Updated March 4, 2022

3 minutes

It’s more important than ever to build relationships with lawmakers. Here’s why you should.

At the start of the pandemic, associations around the country sent millions of communications to Congress in search of emergency funding to help their members. With trillions in relief funds distributed and the pandemic continuing through the beginning of 2022, organizations have had to rewrite the playbook on how to effectively communicate with Congress—especially if they want their efforts to have any sort of impact on policy outcomes.

According to the Congressional Management Foundation (CMF), Congressional offices have seen constituent communications increase anywhere from 200% to 1,000% during the past decade, forcing Congressional staff to prioritize incoming messages. Ultimately, these adaptations have made the cultivation of constituent-lawmaker relationships one of the most important factors in policymaking.

It’s no secret that relationships are what drive legislative change in Washington. With the massive increase in communication, however, constituents that have relationships with their representative and their office can cut through the noise and make a direct impact. It’s no surprise, therefore, that many advocates nationwide are looking to build relationships from the ground up.

Cultivating Relationships

According to a CMF survey of senior Congressional staff, one of the best ways to build a better relationship with a Congressional office is to cultivate relationships with staff and to meet with their in-district offices. Seventy-nine percent said that building a relationship with the Legislative Assistant was a great way to increase your profile in their office, while 59% said that constituent meetings in-district were another way to form a connection—underscoring that you don’t have to be a D.C. insider to create change. The bottom line: Attending in-district meetings and town halls, communicating with the office and building relationships with staff members cultivate a long-lasting relationship with your policymaker and ensure that you can cut through the noise.

As we look to deliver on our 2022 advocacy agenda, the National Apartment Association (NAA) continues to help our members build relationships with their Members of Congress. The Key Contact Program ( provides NAA members with that opportunity—and has made a tangible difference for the industry.

In the year ahead, Key Contacts will be expected to regularly reach out to their designated Congressional offices and meet with their Members of Congress at least twice per year. This kind of consistent activity will help our Key Contacts become well-known by their Congressional office as someone in the rental housing industry who can help guide them on housing policy as issues arise. 

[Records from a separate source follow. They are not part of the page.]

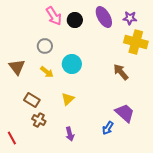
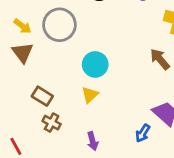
gray circle: (45, 46) -> (59, 25), size x1.6
cyan circle: (72, 64) -> (95, 64), moved
yellow arrow: (47, 72) -> (22, 26), moved

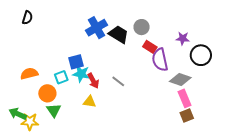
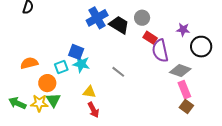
blue square: (76, 62) -> (76, 52), turned 35
red arrow: (93, 81) -> (93, 110), moved
brown square: (187, 115) -> (186, 107), turned -32
yellow star: (30, 122) -> (39, 103), moved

Other elements of NAA’s advocacy program help industry professionals create meaningful relationships:

  • The At Home Program enables advocates to meet with their Members of Congress in-district to discuss important issues.
  • The Influencer Program aims to educate both lawmakers and the public on housing issues and how the industry has been affected by policies (
  • The Letter to the Editor (LTE) Program gives members the opportunity to help write and submit LTEs to local publications to educate their community on the implications of proposed policy.

Relationships have always been what help drive policy change in Washington, but you don’t have to be a government affairs professional to form these relationships. According to a CMF survey of senior Congressional staff, 82% said a visit from a lobbyist would be influential, but 97% said that visits from constituents would be influential. You are your best advocate—and by making the efforts to form relationships with your lawmakers, you can cut through the noise and create long-lasting change for the industry.

Austin O’Boyle is NAA’s Manager, Grassroots Engagement.